Argument of a Persuasive Essay: Letter from Birmingham Jail King’s essay “Letter from Birmingham Jail” he addresses the claims made about his arrest by the eight clergymen. His responses are very long and detailed, giving a very compelling and moving point of view. His letter is directed to his audience, which consists of white middle class citizens who Dr. King refers to as the “white moderates”. Dr. King’s letter is very persuasive because his use of pathos makes the audience think or imagine themselves in the situation. It is very poignant of him to write his letter this way. He is in touch with the views of his audience, which makes a greater impact on his readers. Dr. King uses antecdotes to make his readers see the injustice that would continue if there were no changes. It helps his audience to feel that they are a very powerful part of this issue and that they can make a difference.
Dr. King uses imagery in his writing that makes the audience visualize what he has seen. He knows that the white moderates have strong family values, so he reaches out to them by providing stories about children. There is one story about a little girl who has just seen an ad on television and when she asks her father if she can go, he has to look his daughter in the eye and tell her that “Funtown is closed to colored children”(King 561). He then goes on to explain about how that forces that young child to grow up to feel inferior and to begin to hate because she has darker skin than the other children do. Then there is another story about the family taking a cross-country vacation and having to “…sleep night after night in the uncomfortable corners of your automobile…” because motels would not accept colored people (King 561). It really makes the audience sit back and think,“Wow, what if that were me.”
Dr. King refers to his audience speaking to them directly and letting them know that he is very disappointed in the way that things are going. He addresses their feelings on the issues that are surrounding Birmingham, helping them to come to the realization that this was in fact what they were thinking and saying, and that they need to act on it for anything to change. He goes on to say “We bring it out into the open, where it can be seen and dealt with”(King 563).
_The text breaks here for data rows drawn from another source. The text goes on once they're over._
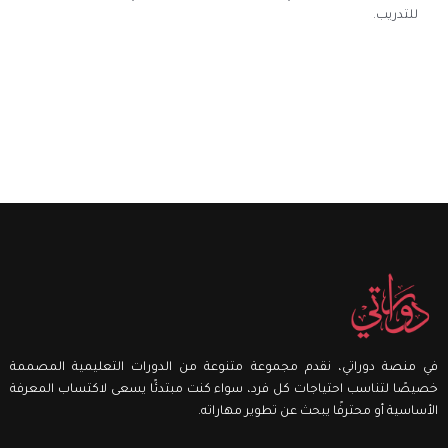
للتدريب.
في منصة دوراتي، نقدم مجموعة متنوعة من الدورات التعليمية المصممة
خصيصًا لتناسب احتياجات كل فرد، سواء كنت مبتدئًا يسعى لاكتساب المعرفة
الأساسية أو محترفًا يبحث عن تطوير مهاراته.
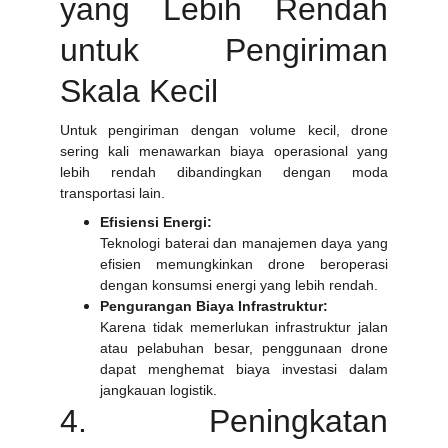
yang Lebih Rendah
untuk Pengiriman
Skala Kecil
Untuk pengiriman dengan volume kecil, drone
sering kali menawarkan biaya operasional yang
lebih rendah dibandingkan dengan moda
transportasi lain.
Efisiensi Energi:
Teknologi baterai dan manajemen daya yang
efisien memungkinkan drone beroperasi
dengan konsumsi energi yang lebih rendah.
Pengurangan Biaya Infrastruktur:
Karena tidak memerlukan infrastruktur jalan
atau pelabuhan besar, penggunaan drone
dapat menghemat biaya investasi dalam
jangkauan logistik.
4. Peningkatan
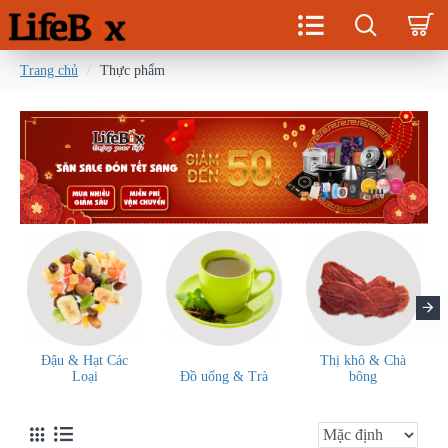
Trang chủ
Thực phẩm
Đậu & Hạt Các
Thị khô & Chà
Loại
Đồ uống & Trà
bông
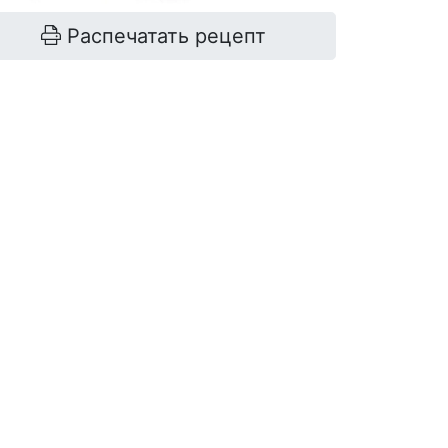
Распечатать рецепт
банан
1 шт.
клубника
150 г
йогурт натуральный
250 г
овсяные хлопья
50 г
миндаль
30 г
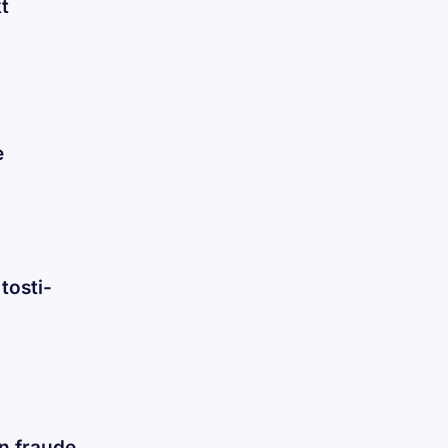
t
e
tosti-
en fraude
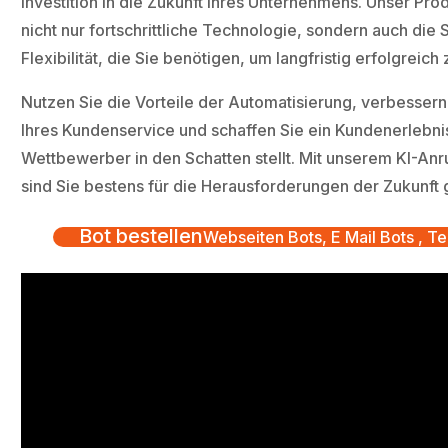
Investition in die Zukunft Ihres Unternehmens. Unser Prod
nicht nur fortschrittliche Technologie, sondern auch die 
Flexibilität, die Sie benötigen, um langfristig erfolgreich 
Nutzen Sie die Vorteile der Automatisierung, verbessern 
Ihres Kundenservice und schaffen Sie ein Kundenerlebnis
Wettbewerber in den Schatten stellt. Mit unserem KI-An
sind Sie bestens für die Herausforderungen der Zukunft 
Bot bestellen
Webseiten Bots, E Mail Bots , Te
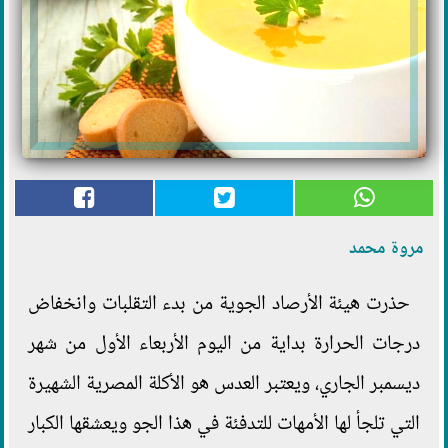
مروة محمد
حذرت هيئة الأرصاد الجوية من بدء التقلبات وانخفاض
درجات الحرارة بداية من اليوم الأربعاء الأول من شهر
ديسمبر الجاري، ويعتبر العدس هو الأكلة المصرية الشهيرة
التي تلجأ لها الأمهات للتدفئة في هذا الجو ويعشقها الكبار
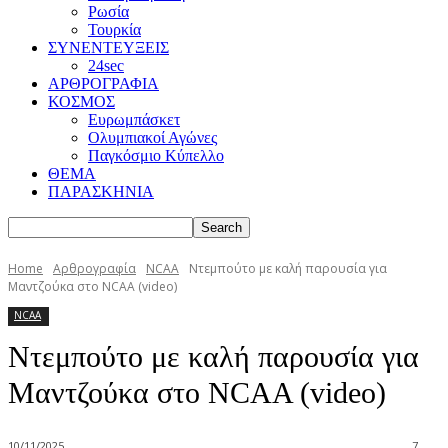
Ρωσία
Τουρκία
ΣΥΝΕΝΤΕΥΞΕΙΣ
24sec
ΑΡΘΡΟΓΡΑΦΙΑ
ΚΟΣΜΟΣ
Ευρωμπάσκετ
Ολυμπιακοί Αγώνες
Παγκόσμιο Κύπελλο
ΘΕΜΑ
ΠΑΡΑΣΚΗΝΙΑ
Home
Αρθρογραφία
NCAA
Ντεμπούτο με καλή παρουσία για
Μαντζούκα στο NCAA (video)
NCAA
Ντεμπούτο με καλή παρουσία για
Μαντζούκα στο NCAA (video)
10/11/2025
7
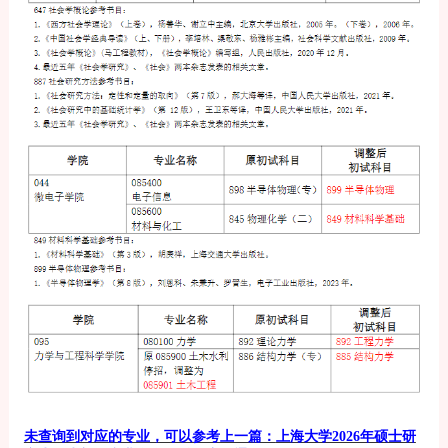
上海大学2026年硕士研
未查询到对应的专业，可以参考上一篇：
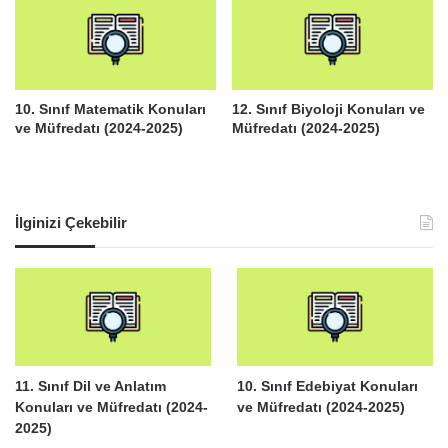
10. Sınıf Matematik Konuları
12. Sınıf Biyoloji Konuları ve
ve Müfredatı (2024-2025)
Müfredatı (2024-2025)
İlginizi Çekebilir
11. Sınıf Dil ve Anlatım
10. Sınıf Edebiyat Konuları
Konuları ve Müfredatı (2024-
ve Müfredatı (2024-2025)
2025)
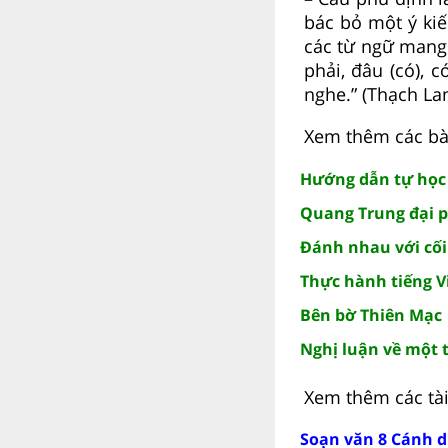
bác bỏ một ý ki
các từ ngữ mang 
phải, đâu (có), c
nghe.” (Thạch Lam
Xem thêm các bài
Hướng dẫn tự học 
Quang Trung đại 
Đánh nhau với cối
Thực hành tiếng Vi
Bên bờ Thiên Mạc
Nghị luận về một t
Xem thêm các tài 
Soạn văn 8 Cánh d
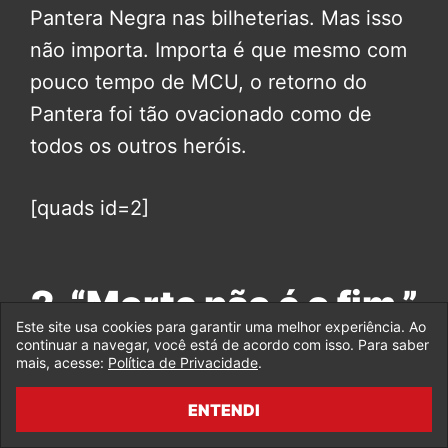
Pantera Negra nas bilheterias. Mas isso
não importa. Importa é que mesmo com
pouco tempo de MCU, o retorno do
Pantera foi tão ovacionado como de
todos os outros heróis.
[quads id=2]
2. “Morte não é o fim.”
Este site usa cookies para garantir uma melhor experiência. Ao
continuar a navegar, você está de acordo com isso. Para saber
mais, acesse:
Política de Privacidade
.
https://www.youtube.com/watch?
v=U0L3vdUefxE
ENTENDI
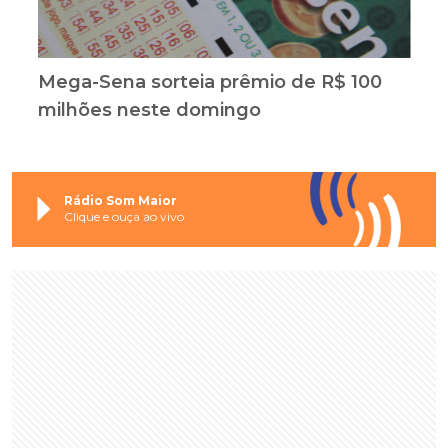
Mega-Sena sorteia prêmio de R$ 100
milhões neste domingo
Rádio Som Maior
Clique e ouça ao vivo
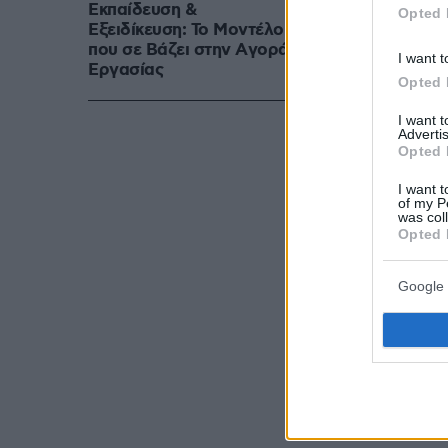
Εκπαίδευση &
Opted 
Εξειδίκευση: Το Mοντέλο
που σε Bάζει στην Aγορά
I want t
Eργασίας
Opted 
I want 
Advertis
Opted 
I want t
of my P
was col
Opted 
Ήταν ιδιαίτερ
έμενε μαζί με
Google 
πάσχει από σ
δικαιώματα σ
ο οποίος είπ
ήταν αρκετό γ
όργανα της τ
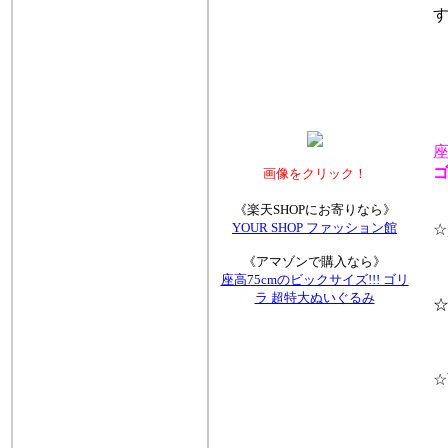
す
座
ゴ
画像をクリック！
《楽天SHOPにお寄りなら》
YOUR SHOP ファッション館
☆超
《アマゾンで購入なら》
座高75cmのビックサイズ!!! ゴリ
ラ 超特大ぬいぐるみ
☆
☆商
King uses irony, by giving examples of him using peaceful actions that were condemned anyway because they were said to “precipitate violence”. He went on to say, “Isn’t that like condemning a robbed man because his possession of money precipitated in the evil act of robbery?”(King 563). Dr. King also realizes that the white moderates are mostly religious. He reminds them “Human progress never rolls in on wheels of inevitability, it comes through tireless efforts of men willing to be co-workers with God…”(King 563). Again, he urges the audience to get up and become active, and that there will be no change without their action.
In paragraph 32, Dr. King again directly addresses his audience. He begins by saying, “I had hoped the white moderate would see this need. Perhaps I was too optimistic; perhaps I expected too much”(King 565). He makes them take a look at what they are and are not contributing to the situation, and brings about a certain amount of guilt that they should do something to help. He continues with “I suppose I should have realized that few members of the oppressor race can understand the deep groans and passionate yearnings of the oppressed race, and still fewer have the vision to see that injustice must be rooted out by strong, persistent and determined action.” People often feel that they should overcompensate to make their “wrong” a “right”, he uses this idea to target his audience, in hopes that they will act on it.
Dr. King then falls back into the visualizations and realities of the violence that is occurring and how it is being congratulated instead of reprimanded. He comments on the
Birmingham Police, who were commended for keeping order and preventing violence,
“I doubt that you would have so warmly commended the police force if you had seen its dogs sinking their teeth into the unarmed, non-violent Negroes”(King 568). In following paragraphs he says “I wish you would have commended the Negro sit-inners and demonstrators of Birmingham for their sublime courage, their willingness to suffer and their amazing discipline in the midst of great provocation”(King 568). Dr. King then concludes his letter with a strong ethos, and apologizes to his readers if they feel he has overstated the truth in anyway.
I believe that this letter is very persuasive. He addresses all of the charges that were brought upon him and he answers them all in full detail and truth. He addresses his audience with honesty and respect, without making his readers feeling like they were being vanquished. Instead they were being made aware of what their actions were doing to society, and that they could make a difference. Dr. King uses a very strong pathos while speaking to his audience. He helps them to see things from his perspective. He uses detailed stories that make the reader feel like they are seeing what is going on. He also uses his ethos to show his respect for the audience, which in turn puts a positive spin on the negativity of the whole situation.
King, Martin Luther, Jr. “Letter from Birmingham Jail.” Writing Arguments. Fifth ed.
Ed. John Ramage, et al. Boston: Allyn & Bacon, 2001. 558-69.